── Source material
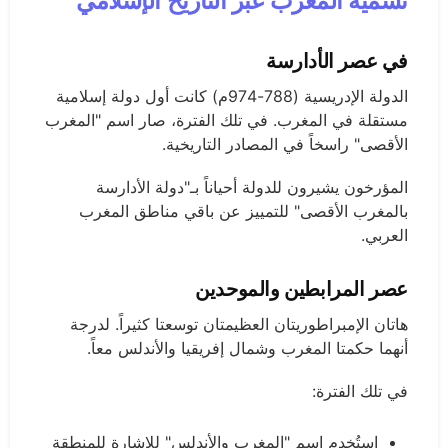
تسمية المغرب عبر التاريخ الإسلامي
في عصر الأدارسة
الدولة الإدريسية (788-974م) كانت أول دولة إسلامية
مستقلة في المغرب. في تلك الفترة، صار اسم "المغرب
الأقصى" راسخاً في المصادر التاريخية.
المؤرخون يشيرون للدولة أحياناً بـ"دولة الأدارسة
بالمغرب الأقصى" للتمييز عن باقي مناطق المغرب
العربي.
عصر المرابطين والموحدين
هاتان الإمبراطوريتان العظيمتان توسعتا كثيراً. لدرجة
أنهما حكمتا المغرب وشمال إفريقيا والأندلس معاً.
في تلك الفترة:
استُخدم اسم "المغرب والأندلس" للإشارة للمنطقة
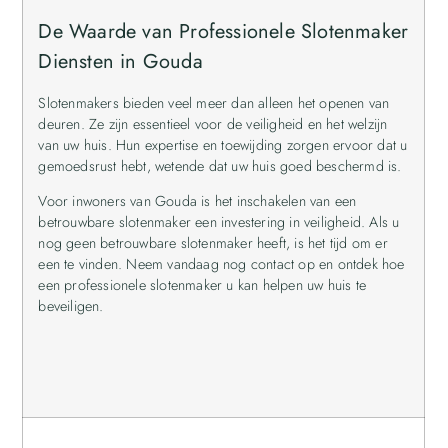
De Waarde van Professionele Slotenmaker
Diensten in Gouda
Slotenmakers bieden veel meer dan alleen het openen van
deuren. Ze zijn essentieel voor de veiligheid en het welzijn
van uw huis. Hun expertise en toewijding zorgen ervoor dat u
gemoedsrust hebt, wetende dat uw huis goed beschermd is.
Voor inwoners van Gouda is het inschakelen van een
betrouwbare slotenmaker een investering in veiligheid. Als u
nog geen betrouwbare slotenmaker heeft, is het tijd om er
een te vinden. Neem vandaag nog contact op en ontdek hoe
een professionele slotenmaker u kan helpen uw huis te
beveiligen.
────
── Source material
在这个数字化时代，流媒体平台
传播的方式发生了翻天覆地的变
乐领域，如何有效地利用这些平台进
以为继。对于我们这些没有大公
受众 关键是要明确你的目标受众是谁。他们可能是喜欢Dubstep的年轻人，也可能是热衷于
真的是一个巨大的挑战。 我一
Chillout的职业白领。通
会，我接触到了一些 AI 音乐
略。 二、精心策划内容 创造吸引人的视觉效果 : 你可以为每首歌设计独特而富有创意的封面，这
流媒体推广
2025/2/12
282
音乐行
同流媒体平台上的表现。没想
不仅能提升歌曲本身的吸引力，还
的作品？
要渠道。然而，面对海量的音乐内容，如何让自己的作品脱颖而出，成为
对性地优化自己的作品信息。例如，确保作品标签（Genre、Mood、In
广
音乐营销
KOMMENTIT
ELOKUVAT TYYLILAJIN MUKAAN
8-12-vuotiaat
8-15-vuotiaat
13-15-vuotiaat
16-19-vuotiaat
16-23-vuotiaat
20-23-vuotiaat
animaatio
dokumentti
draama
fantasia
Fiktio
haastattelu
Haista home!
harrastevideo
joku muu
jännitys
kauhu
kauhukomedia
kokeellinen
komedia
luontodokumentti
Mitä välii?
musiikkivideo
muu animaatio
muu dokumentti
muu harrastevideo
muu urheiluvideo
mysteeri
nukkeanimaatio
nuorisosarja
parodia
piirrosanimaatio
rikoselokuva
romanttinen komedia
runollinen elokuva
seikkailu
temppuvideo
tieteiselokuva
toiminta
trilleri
────
__Instructions to follow__
Nothing should appear in the answer except the lines above from the line with "De Waarde van Professionele Slotenmaker" through the line with "beveiligen.", both included, written out exactly.

__Your solution__
De Waarde van Professionele Slotenmaker
Diensten in Gouda
Slotenmakers bieden veel meer dan alleen het openen van
deuren. Ze zijn essentieel voor de veiligheid en het welzijn
van uw huis. Hun expertise en toewijding zorgen ervoor dat u
gemoedsrust hebt, wetende dat uw huis goed beschermd is.
Voor inwoners van Gouda is het inschakelen van een
betrouwbare slotenmaker een investering in veiligheid. Als u
nog geen betrouwbare slotenmaker heeft, is het tijd om er
een te vinden. Neem vandaag nog contact op en ontdek hoe
een professionele slotenmaker u kan helpen uw huis te
beveiligen.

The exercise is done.